Spartan Scraper is a local-first scraping workbench for turning a URL into a clean result, a bounded crawl, or a research job without standing up cloud infrastructure.

It is built for people who want one dependable workflow from fetch to stored artifacts: open the UI or CLI, submit work, inspect results locally, promote a verified job into reusable automation, and reopen saved watch/export history when daily operations or failure recovery matter.

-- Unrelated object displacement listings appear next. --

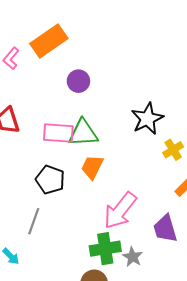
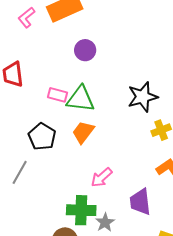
pink rectangle: (58, 133) -> (58, 95), size x0.7
pink arrow: (120, 211) -> (102, 177), size x0.6

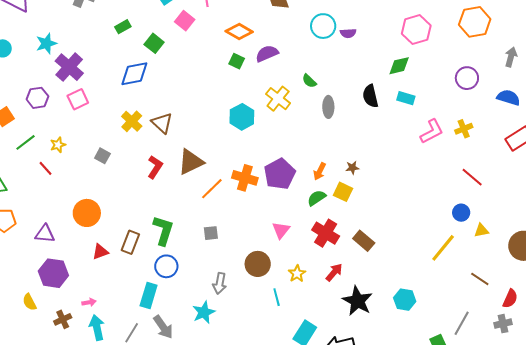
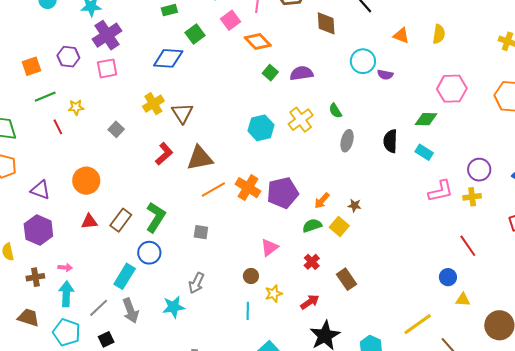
orange diamond: (239, 32) -> (258, 41), moved
purple circle: (467, 78) -> (479, 170), moved
red cross: (326, 233) -> (312, 262), size x0.6
yellow line: (443, 248) -> (418, 324), moved
brown circle: (258, 264) -> (251, 276), moved, size x0.6

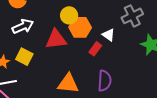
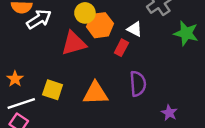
white arrow: (23, 26) -> (39, 19), moved
yellow square: (24, 57) -> (53, 90), moved

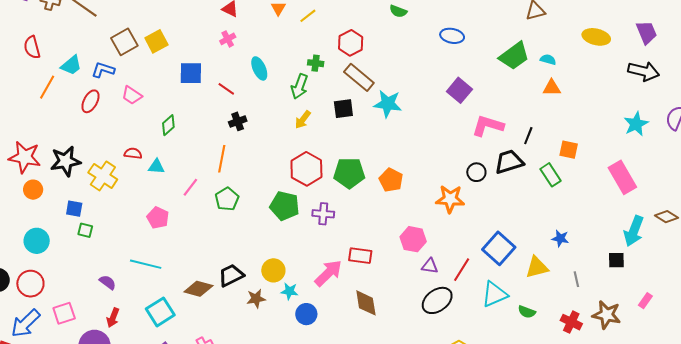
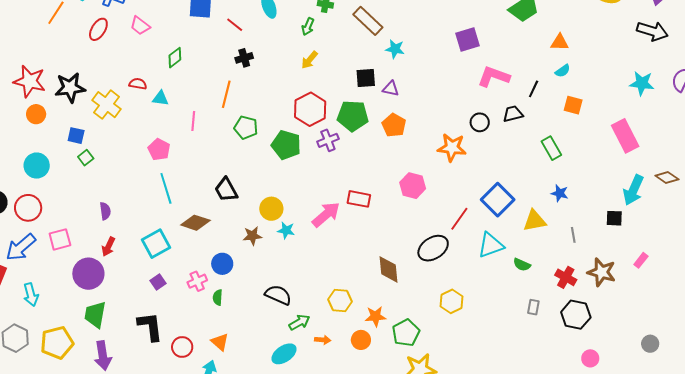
cyan semicircle: (548, 60) -> (563, 71), moved, turned 126
green arrow: (299, 86) -> (308, 27), size x0.7
purple square: (459, 90) -> (467, 40), turned 30
cyan star: (388, 104) -> (395, 49), size x0.7
black square: (343, 109) -> (366, 78), moved
cyan star: (636, 124) -> (642, 83), turned 30
black trapezoid: (509, 162) -> (513, 114), size x0.7
green rectangle: (550, 175) -> (551, 148), moved
pink line: (190, 187) -> (193, 121), turned -36
green pentagon: (227, 199) -> (246, 128), moved, turned -30
purple cross: (323, 214) -> (328, 140), moved, turned -30
green square: (85, 230) -> (86, 158), turned 35
cyan line: (146, 264) -> (166, 188), moved, turned 56
purple triangle: (430, 266) -> (391, 89), moved
black trapezoid: (231, 275) -> (226, 190), moved, turned -96
purple semicircle: (108, 282) -> (105, 211), turned 42
brown diamond: (366, 303) -> (389, 269), moved
blue circle: (306, 314) -> (222, 264), moved

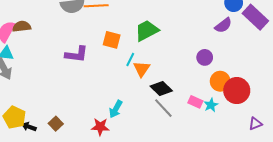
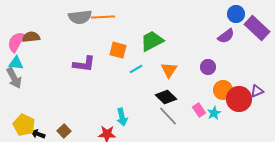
cyan line: (130, 60) -> (136, 69), turned 32
orange triangle: (142, 69) -> (169, 70), moved
pink rectangle: (195, 102) -> (199, 110), turned 32
cyan arrow: (116, 109) -> (122, 117), turned -42
purple triangle: (255, 124) -> (257, 91), moved

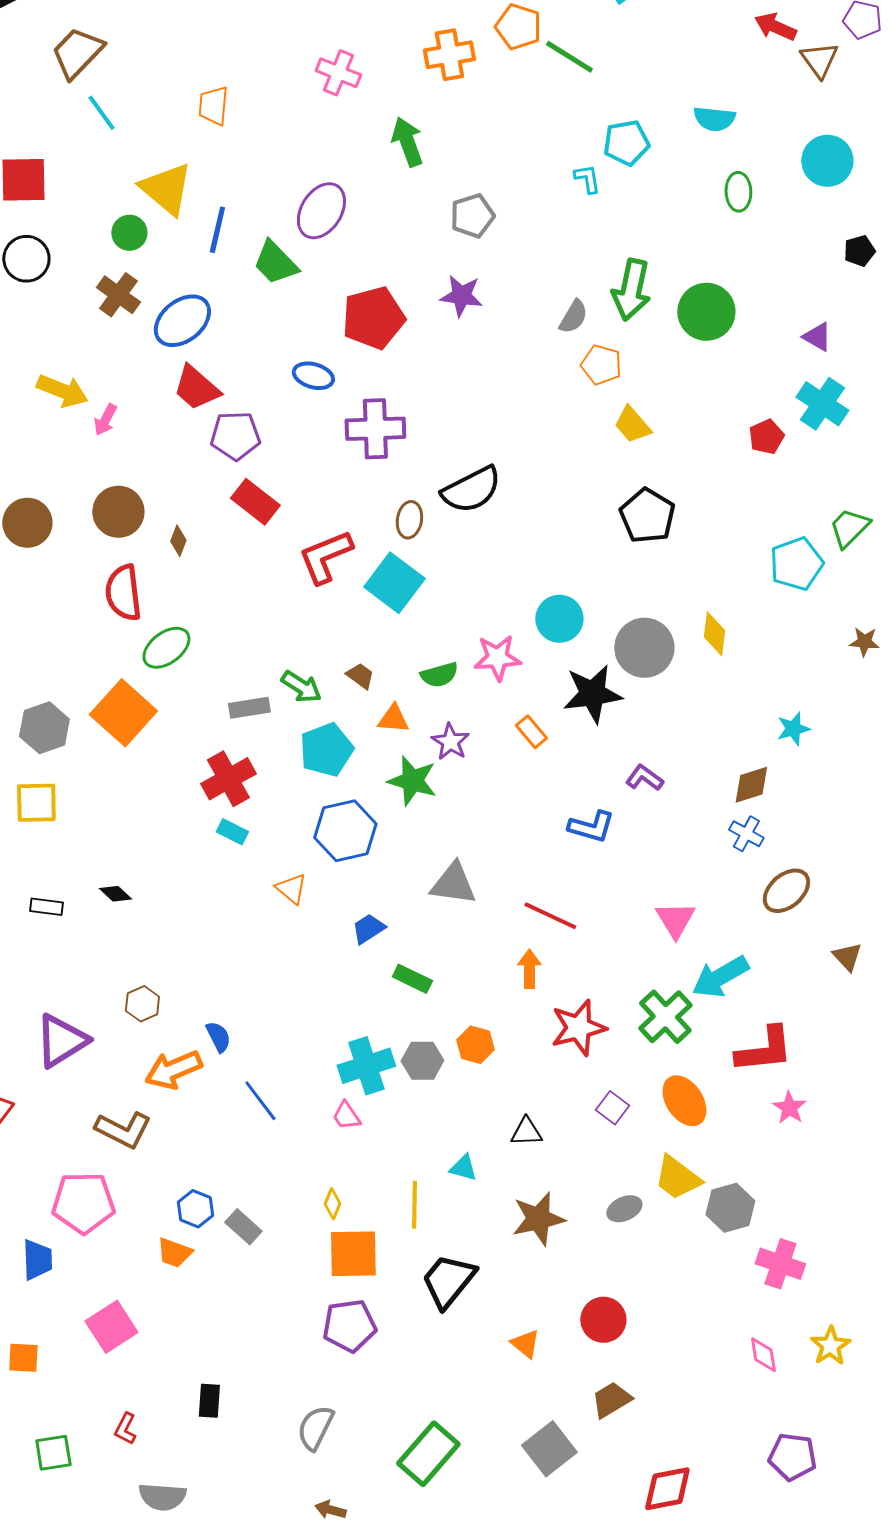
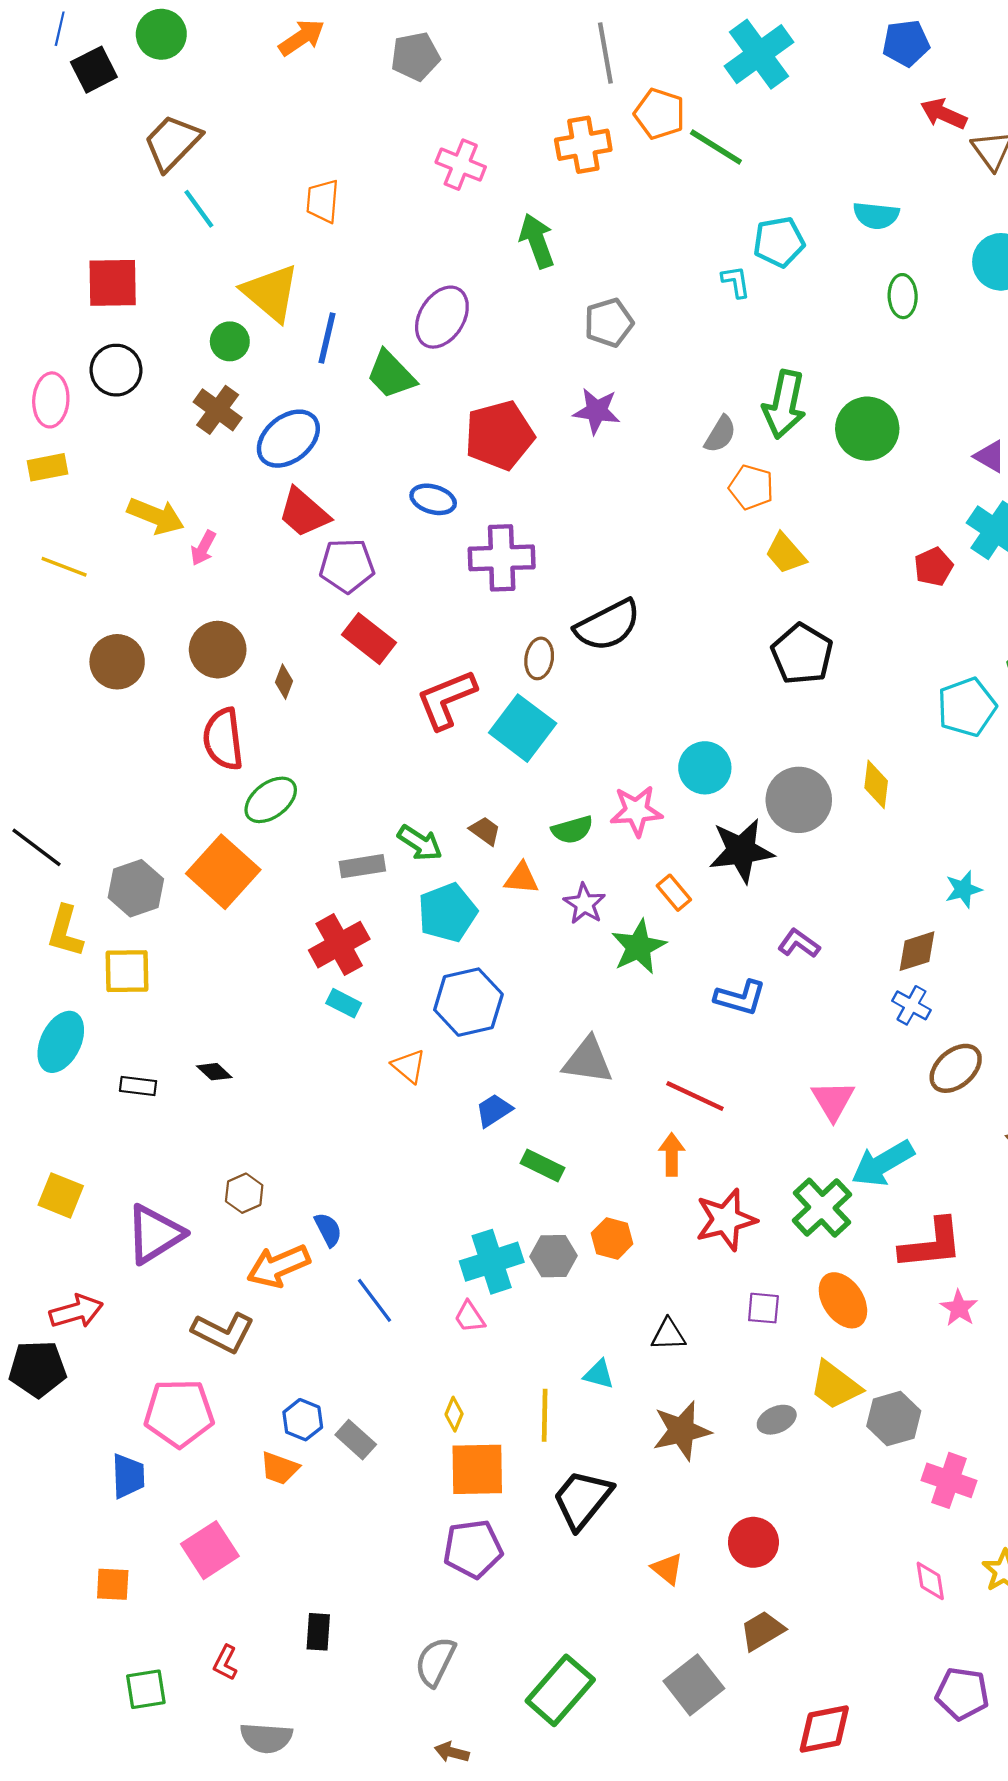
green star: (412, 781) -> (639, 947), moved, turned 30
purple square: (612, 1108) -> (763, 1308), turned -32

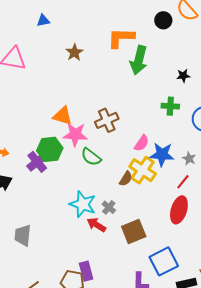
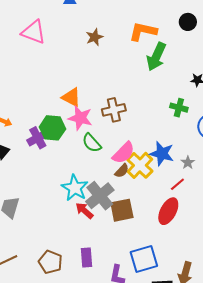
pink semicircle: (142, 143) -> (124, 153), moved, size x1.4
gray cross: (109, 207) -> (100, 196), size x2.0
brown square: (134, 231) -> (122, 210), moved
purple rectangle: (86, 271) -> (86, 257), moved

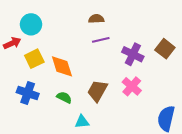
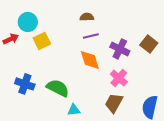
yellow square: (34, 59) -> (42, 41), moved
orange diamond: (62, 66) -> (90, 60), moved
brown trapezoid: (97, 91) -> (114, 103), moved
green semicircle: (64, 97) -> (58, 88), size x1.6

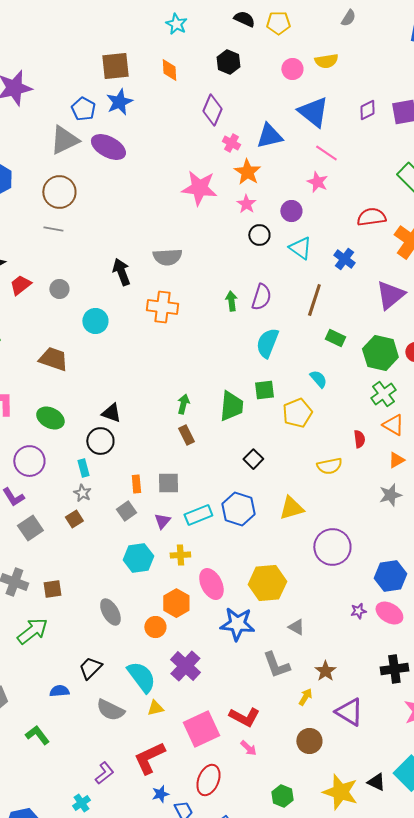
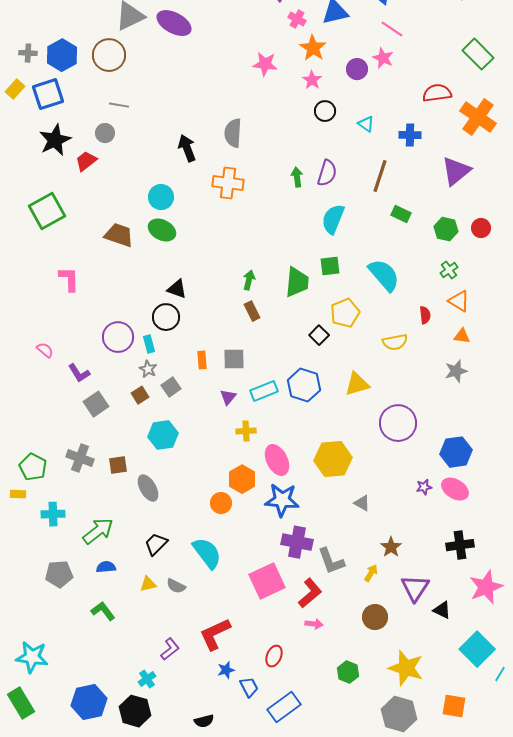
pink star: (199, 188) -> (265, 64), size x0.7
brown circle: (59, 192) -> (109, 55), moved
purple circle: (291, 211) -> (357, 69), moved
cyan triangle: (300, 248) -> (366, 124), size x0.7
gray semicircle: (167, 257) -> (233, 133), turned 96
blue cross: (344, 259) -> (410, 135), turned -35
gray circle: (59, 289) -> (105, 133), moved
green hexagon: (380, 353) -> (446, 229), size x0.7
cyan semicircle: (318, 379) -> (384, 275), moved, size x1.8
green cross: (383, 394) -> (449, 270), size x0.7
yellow pentagon: (297, 413) -> (345, 313), moved
green ellipse: (50, 418) -> (162, 230), moved
orange triangle: (396, 460) -> (462, 336), turned 36
purple circle: (29, 461) -> (118, 337), moved
gray square: (126, 511) -> (171, 387), moved
cyan hexagon: (138, 558) -> (163, 435), moved
gray ellipse: (110, 612) -> (148, 488), moved
blue star: (237, 624) -> (282, 500), moved
green arrow: (32, 631) -> (98, 531), moved
gray L-shape: (276, 665) -> (331, 561), moved
purple cross: (185, 666) -> (297, 542), moved, turned -32
blue semicircle: (59, 691) -> (106, 567), moved
yellow triangle: (155, 708) -> (148, 584), moved
gray semicircle: (110, 710) -> (176, 586), size x0.7
purple triangle: (349, 712) -> (415, 588), turned 32
red L-shape: (244, 717) -> (310, 593), turned -68
pink square: (201, 729) -> (267, 581), moved
pink arrow: (248, 748) -> (314, 624), turned -36
red ellipse: (208, 780) -> (274, 656), size x0.7
black triangle: (376, 782) -> (442, 610), moved

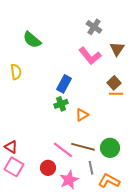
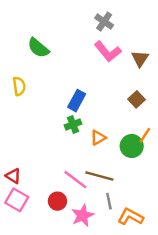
gray cross: (94, 27) -> (104, 22), moved
pink L-shape: (90, 56) -> (108, 51), moved
orange line: (116, 94) -> (145, 135), moved, turned -56
green circle: (110, 148) -> (132, 146), moved

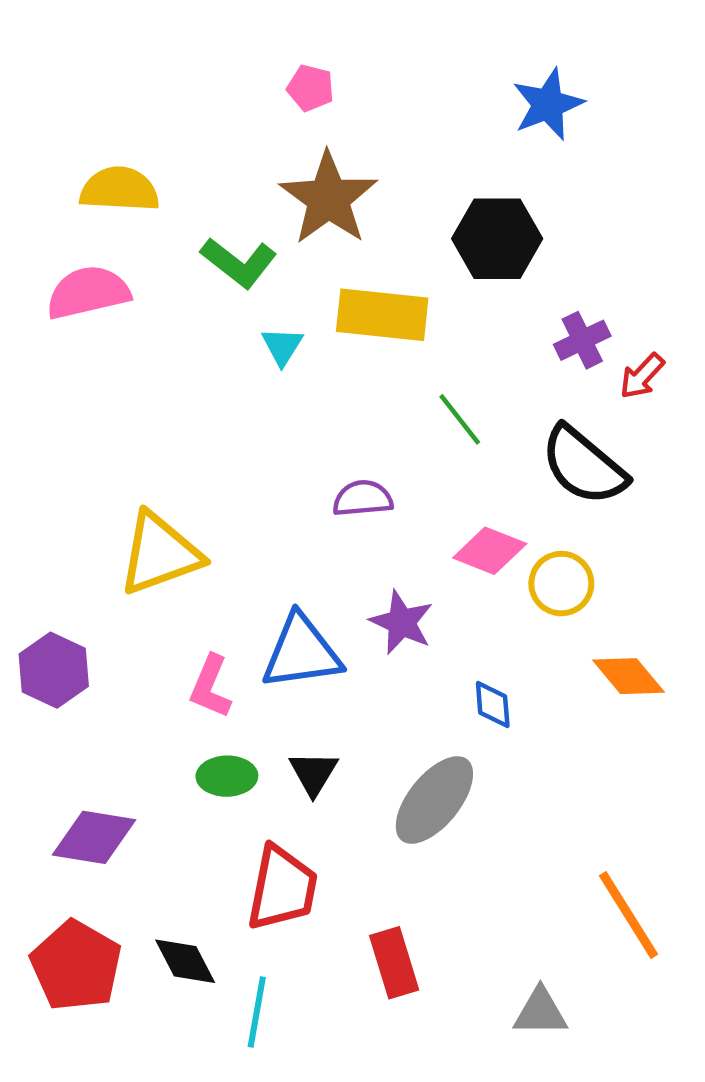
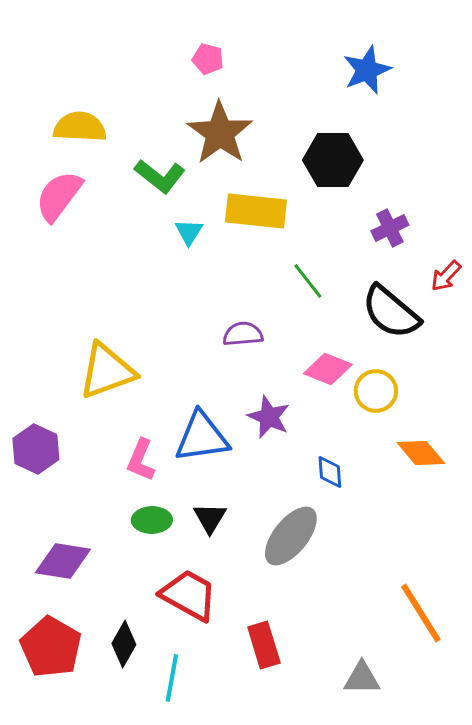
pink semicircle: (88, 292) -> (59, 196), turned -40
red arrow: (642, 376) -> (446, 276), moved
red trapezoid: (282, 888) -> (189, 595), turned -72
black diamond: (185, 961) -> (124, 644), turned 57

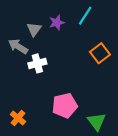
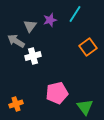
orange cross: (18, 118) -> (16, 104), turned 32

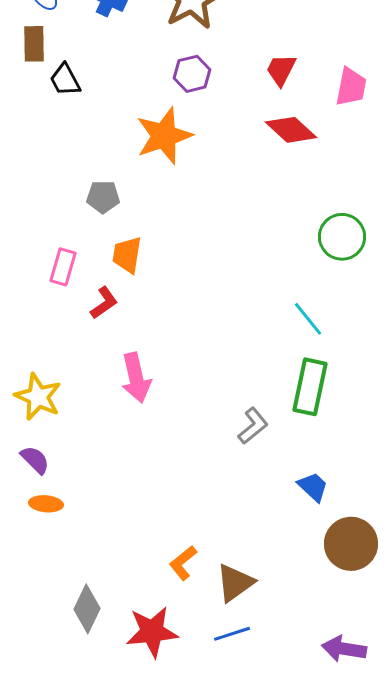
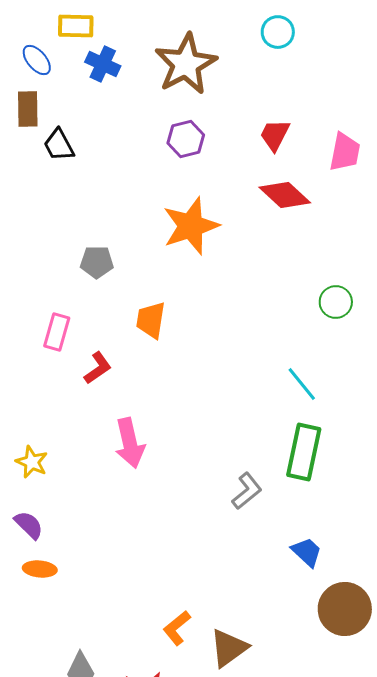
orange star: (164, 136) -> (191, 226), moved
green circle: (342, 237) -> (336, 302), size x0.7
orange trapezoid: (127, 255) -> (151, 320), moved
yellow star: (38, 397) -> (32, 462), size x0.7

A healthy first run works without any AI, proxy-pool, or retention setup. Those are optional subsystems you can enable later when a workflow actually calls for them.

If you want the fastest path in, start with the 5-minute demo below. If you are integrating it into a real workflow, the API, MCP server, schedules, and local artifact model all build on that same core path.

Planning and future work live in docs/roadmap.md. That document is the canonical source of truth for what is in flight, next, and explicitly out of scope for the current cutover.

Why It Exists

  • Start from a URL and get something useful quickly: extracted content, crawl output, or a research bundle.
  • Keep everything local by default: jobs, artifacts, auth profiles, schedules, and render rules stay on disk.
  • Use the same job model everywhere: Web UI, CLI, API, TUI, and MCP all operate on the same persisted workflows.
  • Stay practical for real sites: HTTP-first by default, Chromedp/Playwright when pages are JS-heavy or need login flows.

5-Minute Demo

This walkthrough uses the default out-of-the-box path. Leave AI, proxy pooling, and retention off; they are optional and not needed for the first successful scrape.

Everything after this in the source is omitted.